Elles s’appelaient Abril, Ingrid, Fátima, Alejandra, Marcela, Pilar, Nallely, Valeria, Andrea, Frida, Laura, Camila, Daniela, Natalia, Raquel, Fernanda, Isabella, Lucia, Martha, Susana, Monserrat, Catalina, Sara…Elles sont des centaines et elles ont perdu leurs voix pour témoigner de ce qu’elles ont subi, pour dire l’atrocité de leurs souffrances, mais qui les auraient écoutés ?

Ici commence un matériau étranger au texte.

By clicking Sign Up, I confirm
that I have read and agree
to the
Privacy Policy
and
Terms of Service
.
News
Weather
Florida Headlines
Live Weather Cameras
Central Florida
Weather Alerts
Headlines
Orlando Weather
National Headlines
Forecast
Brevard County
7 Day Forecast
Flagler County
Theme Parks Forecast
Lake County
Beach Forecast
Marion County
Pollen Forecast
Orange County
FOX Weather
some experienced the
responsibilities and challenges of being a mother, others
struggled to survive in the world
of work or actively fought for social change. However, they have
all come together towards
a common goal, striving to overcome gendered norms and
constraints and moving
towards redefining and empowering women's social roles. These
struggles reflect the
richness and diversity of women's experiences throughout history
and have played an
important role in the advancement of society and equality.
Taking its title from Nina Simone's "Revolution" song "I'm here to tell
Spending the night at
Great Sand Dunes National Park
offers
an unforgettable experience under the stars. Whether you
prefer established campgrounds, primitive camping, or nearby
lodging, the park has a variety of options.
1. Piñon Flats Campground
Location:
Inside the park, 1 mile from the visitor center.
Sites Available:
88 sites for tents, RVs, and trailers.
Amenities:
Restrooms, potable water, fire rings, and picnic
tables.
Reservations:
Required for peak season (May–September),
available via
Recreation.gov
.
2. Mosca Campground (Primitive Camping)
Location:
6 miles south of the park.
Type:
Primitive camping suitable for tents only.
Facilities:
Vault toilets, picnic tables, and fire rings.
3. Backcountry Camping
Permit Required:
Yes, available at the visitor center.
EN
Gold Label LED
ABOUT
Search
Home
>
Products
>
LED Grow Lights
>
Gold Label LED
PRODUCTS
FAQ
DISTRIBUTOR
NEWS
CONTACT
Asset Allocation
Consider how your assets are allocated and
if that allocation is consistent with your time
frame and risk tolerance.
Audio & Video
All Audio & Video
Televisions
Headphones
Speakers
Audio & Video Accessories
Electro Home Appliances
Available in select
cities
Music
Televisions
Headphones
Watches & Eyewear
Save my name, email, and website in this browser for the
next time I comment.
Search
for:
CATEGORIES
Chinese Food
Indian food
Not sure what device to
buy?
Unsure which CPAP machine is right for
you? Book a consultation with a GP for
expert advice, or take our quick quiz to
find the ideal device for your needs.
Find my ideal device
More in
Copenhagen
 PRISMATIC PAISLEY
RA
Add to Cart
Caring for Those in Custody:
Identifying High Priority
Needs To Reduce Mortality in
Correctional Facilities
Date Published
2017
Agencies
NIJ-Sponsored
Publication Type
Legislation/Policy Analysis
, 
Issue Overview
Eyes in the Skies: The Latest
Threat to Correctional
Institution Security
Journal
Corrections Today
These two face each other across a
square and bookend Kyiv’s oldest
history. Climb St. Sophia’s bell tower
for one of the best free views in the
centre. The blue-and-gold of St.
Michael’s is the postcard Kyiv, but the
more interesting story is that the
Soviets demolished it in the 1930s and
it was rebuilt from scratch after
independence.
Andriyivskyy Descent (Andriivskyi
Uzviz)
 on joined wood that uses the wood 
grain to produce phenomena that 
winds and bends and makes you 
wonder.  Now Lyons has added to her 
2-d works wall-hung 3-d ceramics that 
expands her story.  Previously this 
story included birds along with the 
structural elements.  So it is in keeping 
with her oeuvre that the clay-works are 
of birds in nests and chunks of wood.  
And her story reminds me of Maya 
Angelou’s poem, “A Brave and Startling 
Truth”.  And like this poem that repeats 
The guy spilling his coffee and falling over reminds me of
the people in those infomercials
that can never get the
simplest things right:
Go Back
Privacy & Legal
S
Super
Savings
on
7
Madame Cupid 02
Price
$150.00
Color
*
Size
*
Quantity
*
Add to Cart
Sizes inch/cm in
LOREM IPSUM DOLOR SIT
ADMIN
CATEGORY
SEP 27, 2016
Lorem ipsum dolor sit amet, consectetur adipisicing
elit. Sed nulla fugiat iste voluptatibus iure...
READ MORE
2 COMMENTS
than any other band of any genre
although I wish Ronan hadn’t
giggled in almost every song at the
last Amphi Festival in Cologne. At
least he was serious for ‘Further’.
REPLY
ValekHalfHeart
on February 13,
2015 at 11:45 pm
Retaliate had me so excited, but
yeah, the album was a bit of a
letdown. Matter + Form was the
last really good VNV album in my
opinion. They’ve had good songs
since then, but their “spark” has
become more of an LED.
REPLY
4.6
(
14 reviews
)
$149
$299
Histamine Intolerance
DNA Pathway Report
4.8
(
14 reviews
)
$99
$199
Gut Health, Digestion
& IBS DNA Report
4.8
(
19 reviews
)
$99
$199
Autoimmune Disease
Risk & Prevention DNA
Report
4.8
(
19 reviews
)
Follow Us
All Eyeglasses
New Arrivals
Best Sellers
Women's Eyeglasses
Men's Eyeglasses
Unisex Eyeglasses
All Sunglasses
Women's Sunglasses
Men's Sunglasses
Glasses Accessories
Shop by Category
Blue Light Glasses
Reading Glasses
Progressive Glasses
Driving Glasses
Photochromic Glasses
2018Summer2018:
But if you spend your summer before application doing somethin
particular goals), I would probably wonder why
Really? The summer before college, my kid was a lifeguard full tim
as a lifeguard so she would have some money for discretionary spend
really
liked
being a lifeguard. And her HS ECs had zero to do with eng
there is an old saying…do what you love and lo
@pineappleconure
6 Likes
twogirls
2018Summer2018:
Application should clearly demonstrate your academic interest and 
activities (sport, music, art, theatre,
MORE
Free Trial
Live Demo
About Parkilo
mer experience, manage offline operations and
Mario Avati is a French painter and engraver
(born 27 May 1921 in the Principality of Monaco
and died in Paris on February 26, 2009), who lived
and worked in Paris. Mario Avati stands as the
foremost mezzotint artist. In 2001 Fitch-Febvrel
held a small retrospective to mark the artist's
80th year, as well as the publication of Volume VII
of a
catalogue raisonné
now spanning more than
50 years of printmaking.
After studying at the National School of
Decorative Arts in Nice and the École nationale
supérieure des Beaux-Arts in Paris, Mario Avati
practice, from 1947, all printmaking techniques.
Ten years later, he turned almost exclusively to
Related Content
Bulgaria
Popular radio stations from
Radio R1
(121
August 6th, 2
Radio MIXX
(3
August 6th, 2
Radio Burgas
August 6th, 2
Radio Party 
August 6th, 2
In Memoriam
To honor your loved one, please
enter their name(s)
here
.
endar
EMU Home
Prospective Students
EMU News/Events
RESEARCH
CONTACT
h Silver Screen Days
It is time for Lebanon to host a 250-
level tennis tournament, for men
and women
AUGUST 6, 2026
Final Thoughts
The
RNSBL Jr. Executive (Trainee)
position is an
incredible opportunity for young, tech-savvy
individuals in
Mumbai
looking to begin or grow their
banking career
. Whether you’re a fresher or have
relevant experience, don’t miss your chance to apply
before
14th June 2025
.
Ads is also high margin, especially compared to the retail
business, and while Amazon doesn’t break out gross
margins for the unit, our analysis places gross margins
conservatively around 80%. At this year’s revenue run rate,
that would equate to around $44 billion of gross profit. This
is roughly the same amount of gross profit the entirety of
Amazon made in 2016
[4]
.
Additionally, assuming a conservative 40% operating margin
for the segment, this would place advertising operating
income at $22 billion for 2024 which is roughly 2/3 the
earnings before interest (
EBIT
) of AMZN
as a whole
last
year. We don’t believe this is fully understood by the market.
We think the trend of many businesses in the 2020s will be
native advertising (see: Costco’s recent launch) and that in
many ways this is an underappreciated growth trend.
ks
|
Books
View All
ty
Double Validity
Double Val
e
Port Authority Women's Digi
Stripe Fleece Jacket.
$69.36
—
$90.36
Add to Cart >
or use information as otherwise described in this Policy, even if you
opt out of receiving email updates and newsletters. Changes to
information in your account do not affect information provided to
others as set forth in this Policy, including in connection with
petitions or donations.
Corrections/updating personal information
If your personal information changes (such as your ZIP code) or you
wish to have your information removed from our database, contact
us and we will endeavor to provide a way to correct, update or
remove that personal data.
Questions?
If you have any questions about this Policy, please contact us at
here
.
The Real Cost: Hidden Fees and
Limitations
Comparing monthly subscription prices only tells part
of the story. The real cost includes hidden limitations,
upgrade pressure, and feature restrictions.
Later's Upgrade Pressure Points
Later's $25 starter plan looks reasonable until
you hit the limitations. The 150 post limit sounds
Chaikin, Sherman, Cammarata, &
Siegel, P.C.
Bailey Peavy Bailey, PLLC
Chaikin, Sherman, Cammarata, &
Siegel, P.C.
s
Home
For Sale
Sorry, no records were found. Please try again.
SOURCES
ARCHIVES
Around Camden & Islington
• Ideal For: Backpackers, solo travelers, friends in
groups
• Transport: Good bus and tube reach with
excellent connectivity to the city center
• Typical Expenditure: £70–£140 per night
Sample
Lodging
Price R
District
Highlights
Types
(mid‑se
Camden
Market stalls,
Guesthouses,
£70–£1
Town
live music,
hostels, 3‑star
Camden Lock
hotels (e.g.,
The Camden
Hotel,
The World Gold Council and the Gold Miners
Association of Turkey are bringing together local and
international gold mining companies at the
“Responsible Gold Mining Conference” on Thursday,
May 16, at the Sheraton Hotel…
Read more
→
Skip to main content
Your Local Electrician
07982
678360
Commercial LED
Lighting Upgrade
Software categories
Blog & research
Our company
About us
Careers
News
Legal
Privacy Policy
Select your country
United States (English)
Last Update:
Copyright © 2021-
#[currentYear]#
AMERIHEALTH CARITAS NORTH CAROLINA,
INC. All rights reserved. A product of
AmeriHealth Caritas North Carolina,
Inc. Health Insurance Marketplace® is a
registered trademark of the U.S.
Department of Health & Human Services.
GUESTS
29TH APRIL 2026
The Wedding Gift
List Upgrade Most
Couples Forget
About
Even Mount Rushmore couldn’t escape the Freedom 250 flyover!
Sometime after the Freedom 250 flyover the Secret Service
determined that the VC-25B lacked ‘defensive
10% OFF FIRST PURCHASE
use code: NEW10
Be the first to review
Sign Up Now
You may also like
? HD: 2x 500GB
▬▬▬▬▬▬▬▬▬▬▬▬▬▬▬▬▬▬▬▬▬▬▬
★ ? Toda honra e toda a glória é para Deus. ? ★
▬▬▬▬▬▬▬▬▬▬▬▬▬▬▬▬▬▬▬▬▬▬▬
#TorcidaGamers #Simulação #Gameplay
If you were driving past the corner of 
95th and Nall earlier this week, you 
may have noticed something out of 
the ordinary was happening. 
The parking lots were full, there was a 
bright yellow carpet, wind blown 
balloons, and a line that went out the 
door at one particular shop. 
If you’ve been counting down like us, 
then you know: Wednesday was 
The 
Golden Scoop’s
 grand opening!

Au Mexique, les femmes avancent bâillonnées, avec la peur au ventre. Elles savent qu’elles ne sont pas en sécurité et que s’il leur arrivait quoique ce soit, les forces de l’ordre ne les soutiendraient pas, et peut-être pire, abuseraient d’elles. C’est pour cela que le 9 mars prochain, au lendemain de la journée internationale de la femme, un grand nombre d’entre elles ne sortiront pas de chez elles. L’initiative, partagée sur les réseaux sociaux au travers de l’hashtag #UnDiaSinMujeres, invite les femmes à ne pas sortir dans la rue, ne pas aller au travail, ne pas aller à l’école, ne pas se rendre dans les magasins. Comment serait donc une société sans femmes ? Tel est le message de cette grève qui je l’espère prendra une dimension véritablement nationale.



Au Mexique on fait la guerre aux femmes et elles sont épuisées de lutter. Mais elles ont encore beaucoup de choses à dire.